No pienso perder un segundo más sin disfrutar este brebaje celestial sobre mí. Corro hacia la cercana puerta de mi habitación. Una triste y desolada jaula de mis sueños de Naturaleza. La desvencijada armadura de madera cruje triste y envidiosa al verme pasar, pero nada puede destruir mi alegría de este martes. Las escaleras se hacen eco de sus crujidos, y se quejan de mi velocidad al pasar.

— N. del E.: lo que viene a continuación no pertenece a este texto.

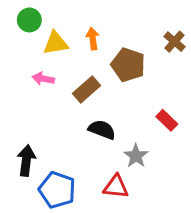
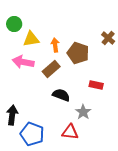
orange arrow: (93, 39) -> (55, 45), moved
pink arrow: (43, 79) -> (23, 62), size x1.5
red rectangle: (167, 120) -> (96, 85), moved, turned -32

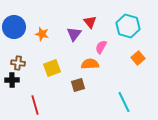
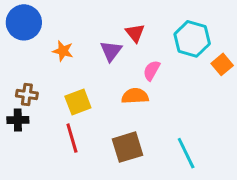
blue circle: (14, 27) -> (24, 22), moved
orange square: (138, 58) -> (222, 64), moved
brown square: (78, 85) -> (128, 147), moved, size x1.5
red line: (35, 105) -> (72, 138), moved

El frío penetra hasta los rieles de mi ser, pero hoy emano un calor distinto. Una tibieza que hace tiempo no recorría las aceras parisinas. Miro fijamente la gota que oscila indecisa en el zaguán: eso es, calor humano, eso es lo que es. Sonrío nuevamente, y me veo en la obligación divina de contagiar a las calles de París con él. Las calles se muestran entusiasmadas. La gente me mira a los ojos, aceptando implícitamente que detrás de esa rapidez de miedo, de ese pan solitario que se mece en la cuna de sus brazos, (segura, aferrada), se esconde nada más y nada menos que el mismo candor que el mío.
Me siento uno, especial por ser uno. Ni la flaqueza, ni las estrellas amarillas que bordan insultantemente los pechos de los más desgraciados, ni el hambre del niño aquel, ni la mirada perdida del indeciso en ideas me hacen flaquear. Hoy, luego de varias Lunas en el cielo, puedo afirmar que he redescubierto el amor por mi origen, la fugacidad peligrosa que encierra una gota estrellándose sobre mi sobretodo. Y no dejo de sonreír. Escucho su historia, su delirio de la magia que representa saberse igual a su hermana que ahora disfruta su osado viaje hacia el Sena.
Y tal cual lo imaginaba, el río no detuvo sus aguas. Ni el hambre ni el silencio pudieron detenerlas, y corren con más fuerza que nunca jamás. La melodía de la lluvia invade mi oír. Y cantan, llorando de alegría, sus cánticos de paz. Y la miseria se funde entre arpegios y bemoles. El suave piano repiquetea hasta en el rincón más recóndito de mi triste París. Vuelvo a mirar al cielo. Una sonrisa divina me susurra a los ojos. Es la verdad, es el misterio más sencillo para resolver, pero parece haber bípedos que acaban por morir, grises, sin solucionarlo: somos partes de ti.
Y vuelvo a cerrar los ojos deseando que el amor acabe su encierro. Me aferro nuevamente a mi almohada. Las gotas dejaron de acariciar las tejas solitarias. Sonrío: el amor siempre está, el amor no se rinde, y el vivir lo prueba.